Data for the task below:

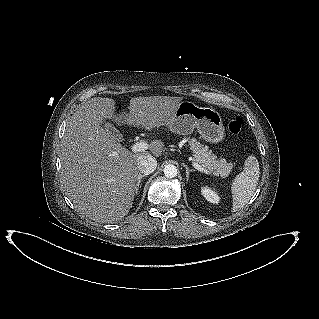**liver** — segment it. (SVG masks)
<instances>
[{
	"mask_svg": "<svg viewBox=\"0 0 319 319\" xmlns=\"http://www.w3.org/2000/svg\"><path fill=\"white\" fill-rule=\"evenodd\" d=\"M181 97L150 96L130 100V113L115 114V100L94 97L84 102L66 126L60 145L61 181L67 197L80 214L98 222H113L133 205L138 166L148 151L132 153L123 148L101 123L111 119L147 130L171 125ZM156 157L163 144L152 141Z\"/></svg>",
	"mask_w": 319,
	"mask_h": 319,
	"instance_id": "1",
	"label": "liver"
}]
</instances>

End of Data for the task.
Data for the task below:

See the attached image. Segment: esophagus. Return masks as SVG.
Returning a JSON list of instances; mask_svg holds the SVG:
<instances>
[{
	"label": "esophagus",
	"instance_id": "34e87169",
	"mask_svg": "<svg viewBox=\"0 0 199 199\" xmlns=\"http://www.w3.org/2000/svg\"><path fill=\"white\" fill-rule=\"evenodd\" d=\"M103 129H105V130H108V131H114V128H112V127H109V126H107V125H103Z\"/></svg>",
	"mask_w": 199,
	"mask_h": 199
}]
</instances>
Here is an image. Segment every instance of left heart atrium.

End of Data for the task.
Data for the task below:

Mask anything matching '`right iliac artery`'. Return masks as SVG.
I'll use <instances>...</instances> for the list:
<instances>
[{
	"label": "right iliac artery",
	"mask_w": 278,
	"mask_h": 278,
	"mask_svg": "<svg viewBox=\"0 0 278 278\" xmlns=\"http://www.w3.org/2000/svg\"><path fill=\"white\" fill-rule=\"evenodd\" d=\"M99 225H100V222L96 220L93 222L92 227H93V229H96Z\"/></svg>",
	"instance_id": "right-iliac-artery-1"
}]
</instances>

End of Data for the task.

== To do ==
Using the data above, reproduce exactly the lines between those holding "See the attached" and "Here is an image.", inclusive, and no others.

== Response below ==
See the attached image. Segment: esophagus. Return masks as SVG.
Returning a JSON list of instances; mask_svg holds the SVG:
<instances>
[{
	"label": "esophagus",
	"instance_id": "34e87169",
	"mask_svg": "<svg viewBox=\"0 0 199 199\" xmlns=\"http://www.w3.org/2000/svg\"><path fill=\"white\" fill-rule=\"evenodd\" d=\"M103 129H105V130H108V131H114V128H112V127H109V126H107V125H103Z\"/></svg>",
	"mask_w": 199,
	"mask_h": 199
}]
</instances>
Here is an image. Segment every instance of left heart atrium.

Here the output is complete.